Nicolas Hulot, invité hier de deux radios nationales, a affirmé qu’il existerait un “devoir des riches”, sociétés ou individus “qui ont un peu de marge de manoeuvre”, d’aider les pays pauvres du Sud.

Un festival de novlangue et de bien-pensance compassionnelle.

“L’idée qu’on puisse, nous en Europe, en Occident, raisonner derrière nos frontières et s’affranchir des réalités au Sud, ça ne marche plus dans un monde mobile, dans un monde nomade”, a-t-il déclaré sur France Inter.

Rédacteur en chef du “journal inattendu” de RTL, il a insisté sur la nécessité d’un partage des richesses entre le Nord et le Sud, prônant une “Europe ouverte, vers le Sud”.

L’écologiste, dont le film “Le syndrome du Titanic” sort en salle mercredi, a mis en garde contre le risque, selon lui, de “condamner ceux que le système oublie à une double peine, être exclu et, en plus, condamné à rester les bras croisés, si possible avec le sourire”.

La crise écologique va “aggraver les difficultés” de cette “humanité qui souffre”, entraînant humiliations et frustrations, a-t-il prétendu.

“Si nous, on ne fait pas en sorte de partager nos richesses plus efficacement, cette palette de l’humanité-là réagira”, a-t-il insisté, estimant qu’on “n’a pas le choix, au début du 21ème siècle” face aux “deux priorités à prendre en charge”.

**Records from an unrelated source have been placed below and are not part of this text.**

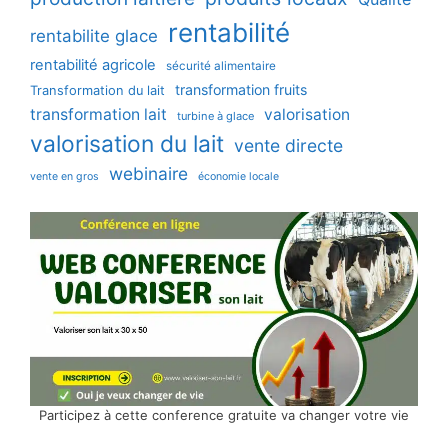
rentabilité
rentabilite glace
rentabilité agricole
sécurité alimentaire
transformation fruits
Transformation du lait
transformation lait
valorisation
turbine à glace
valorisation du lait
vente directe
webinaire
vente en gros
économie locale
Participez à cette conference gratuite va changer votre vie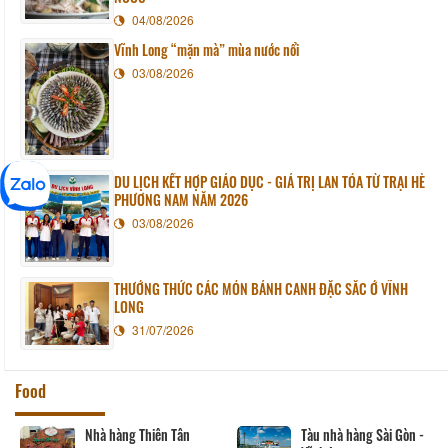
04/08/2026
Vĩnh Long “mặn mà” mùa nước nổi
03/08/2026
DU LỊCH KẾT HỢP GIÁO DỤC - GIÁ TRỊ LAN TỎA TỪ TRẠI HÈ
PHƯƠNG NAM NĂM 2026
03/08/2026
THƯỞNG THỨC CÁC MÓN BÁNH CANH ĐẶC SẮC Ở VĨNH
LONG
31/07/2026
Food
Nhà hàng Thiên Tân
Tàu nhà hàng Sài Gòn -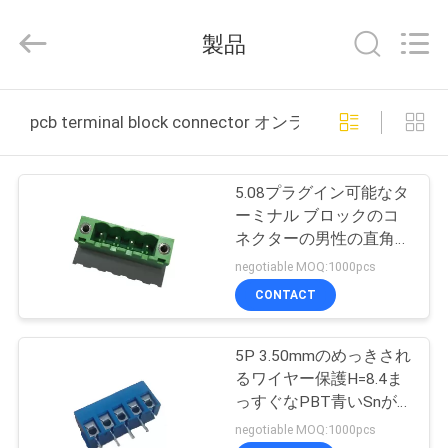
2017
-
2026
製品
WCON
ELECTRONICS
(
GUANGDONG)
家
CO.,
LTD.
pcb terminal block connector オンライン製造
All
Rights
Reserved.
プ
5.08プラグイン可能なタ
ロ
ーミナル ブロックのコ
ネクターの男性の直角
ダ
PA66緑ROHS
negotiable MOQ:1000pcs
ク
CONTACT
ト
5P 3.50mmのめっきされ
るワイヤー保護H=8.4ま
私
っすぐなPBT青いSnが
付いているヨーロッパの
negotiable MOQ:1000pcs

Il faut, selon lui, “régler simultanément” les problèmes posés par “les contraintes physiques imposées à la planète”, des contraintes qui sont aussi “climatiques”, d’autre part les “contraintes sociales”.

Relevant la nécessité de “mutations profondes” alors que “la marche triomphante du progrès a pris du plomb dans l’aile”, il a estimé que nous nous sommes “condamnés à être créatifs”, pour “réinventer” une économie qui “passera par la régulation des Etats”.